Both of these I read today and kind of took me by surprise and made me laugh.
DemocracyNow.org
"And finally a new book by former U.S. ambassador Peter Galbraith has raised questions about President Bush's understanding of the Middle East. According to Galbraith, the president didn't understand as recently as 2002 that there were two major branches of Islam in Iraq -- Sunnis and Shiites. At a meeting with Iraqi Americans the president reportedly said, "I thought the Iraqis were Muslims?"
and from CommonDreams.org
Pvt. Anderson said he supported the war at first but changed his mind after he was ordered to shoot at a car speeding toward his checkpoint in Baghdad. He held his fire and saw the car was carrying a family with two small children. "I did the right thing because they were innocent, but my superior said I should have fired anyway," Anderson said.
That is not the good part. Actually that is pretty sad, and sad that it is truely how people think these days. But then I came to...
Ryan Johnson, 22, of Visalia (Tulare County) is pretty confident Canada will let him and his wife, Jenna, stay, but just in case, they are researching options -- like going to Sweden.

uh... -- like not going to touch that one. But cute the way it was worded, I had to laugh.

Repeating Repetition again

One unexpected bonus of being back in America was having all of my notebooks back. I had some with me when I left and they were helpful. Once back I reread the original version of Repetition and decided to redo it for the website to include all of what was left out and put it back in its original order. It was not the best collection, nor did it have the best outtakes, but it was time to do it. While I was working on it, spending most of a day on it, I read Jonathan Schell's article version of Too Late for Empire. It uses the word repetition repeatedly, and the concept. While searching for that article to mention here, I found a similarly good one by Russell Drake from 2004. But my poetry collection called Repetition was not about political psychology, but was instead about deja vu. Here are some of the best lines including the lost end stanza of Monomania...

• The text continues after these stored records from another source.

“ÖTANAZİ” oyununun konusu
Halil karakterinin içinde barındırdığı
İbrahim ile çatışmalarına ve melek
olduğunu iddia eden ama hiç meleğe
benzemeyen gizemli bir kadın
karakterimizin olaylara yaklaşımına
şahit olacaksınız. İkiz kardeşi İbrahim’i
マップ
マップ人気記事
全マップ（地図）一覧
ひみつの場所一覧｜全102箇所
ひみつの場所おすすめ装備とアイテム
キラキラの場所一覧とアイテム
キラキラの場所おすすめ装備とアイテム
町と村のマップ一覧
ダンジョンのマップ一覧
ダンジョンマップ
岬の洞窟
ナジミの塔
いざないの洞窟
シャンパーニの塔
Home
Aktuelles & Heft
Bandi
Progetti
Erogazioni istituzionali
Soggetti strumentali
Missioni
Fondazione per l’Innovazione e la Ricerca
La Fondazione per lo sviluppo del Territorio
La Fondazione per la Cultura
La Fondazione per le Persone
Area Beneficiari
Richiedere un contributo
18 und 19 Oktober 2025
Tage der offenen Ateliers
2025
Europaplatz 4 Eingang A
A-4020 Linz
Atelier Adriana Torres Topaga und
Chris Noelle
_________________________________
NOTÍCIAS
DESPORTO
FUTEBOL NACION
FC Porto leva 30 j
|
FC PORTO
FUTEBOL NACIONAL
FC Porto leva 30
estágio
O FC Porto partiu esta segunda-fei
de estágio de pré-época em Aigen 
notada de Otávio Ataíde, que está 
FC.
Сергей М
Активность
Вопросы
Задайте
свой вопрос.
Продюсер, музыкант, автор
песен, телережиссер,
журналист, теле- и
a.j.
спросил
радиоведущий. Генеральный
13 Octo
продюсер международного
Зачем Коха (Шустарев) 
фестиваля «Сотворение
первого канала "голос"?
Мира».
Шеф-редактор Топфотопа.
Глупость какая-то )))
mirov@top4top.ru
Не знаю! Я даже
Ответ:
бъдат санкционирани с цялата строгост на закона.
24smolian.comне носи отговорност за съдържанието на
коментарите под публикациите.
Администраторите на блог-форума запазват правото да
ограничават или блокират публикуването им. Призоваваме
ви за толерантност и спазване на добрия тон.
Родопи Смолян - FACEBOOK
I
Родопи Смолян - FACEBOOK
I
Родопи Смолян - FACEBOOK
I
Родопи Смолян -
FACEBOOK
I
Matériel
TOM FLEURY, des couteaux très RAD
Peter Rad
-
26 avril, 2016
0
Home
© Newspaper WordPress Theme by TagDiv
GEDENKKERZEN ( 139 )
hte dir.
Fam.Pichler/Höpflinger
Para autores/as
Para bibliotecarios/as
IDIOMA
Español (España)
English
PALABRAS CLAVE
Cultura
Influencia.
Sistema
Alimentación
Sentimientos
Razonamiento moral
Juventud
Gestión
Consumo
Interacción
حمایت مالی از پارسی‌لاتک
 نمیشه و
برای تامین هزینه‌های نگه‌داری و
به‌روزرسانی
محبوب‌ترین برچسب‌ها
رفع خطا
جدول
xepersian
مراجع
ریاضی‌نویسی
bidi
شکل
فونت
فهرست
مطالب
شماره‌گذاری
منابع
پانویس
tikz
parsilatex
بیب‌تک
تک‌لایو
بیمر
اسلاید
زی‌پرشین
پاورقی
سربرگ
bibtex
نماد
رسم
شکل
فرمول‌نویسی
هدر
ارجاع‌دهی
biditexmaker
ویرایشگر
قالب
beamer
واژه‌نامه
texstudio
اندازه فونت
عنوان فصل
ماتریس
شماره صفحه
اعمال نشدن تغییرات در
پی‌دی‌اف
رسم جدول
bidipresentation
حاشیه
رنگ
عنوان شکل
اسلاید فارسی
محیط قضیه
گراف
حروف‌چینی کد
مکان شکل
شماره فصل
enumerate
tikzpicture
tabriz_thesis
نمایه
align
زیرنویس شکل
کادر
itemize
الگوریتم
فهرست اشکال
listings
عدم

We search for truth but we seem to find
that beyond ourselves we still are blind

Wishes and hopes become our purposes
but even they are tangent and never stay
Wonderment and questing are all that are permanent
they are the guides which lead us on our way

There is no top or bottom, every point is exactly the same
No movement can escape this confining reality frame

Associations and relations together with us are one
Separation from observation simply cannot be done

I must watch the horrors helpless to change a thing
and sit idly through the storms that I know the future will bring

People will become more of a common mind
but it will be one that demands conformity

Many think but do not know for knowing is only faith and pride
Knowledge is the tombstone where living reasoning has died

It once had life to those it served because it was part of theirs

If I had to live again through it all I doubt I would change a thing
for pleasure made me contented but the sorrow made me think

"Question not," they say to me. "Question not and you'll be happy."
"Question all," I say to them. "Question all or be condemned."

Over and under, above is below. Neither I am, neither I know.
Yet and then, both are now. Never was I, only how.

Truths unseen are only real once understood by those who feel

pulling us toward the center from which the rest has grown,
grown out and up above and beyond whatever it alone could dream

Down beneath the deep blue sea and up above the highest tree
there are sights which I'll never see yet I will know them and they me

You've heard it all before and you'll see it all again
Even the new is familiar back from who knows when... its repetition.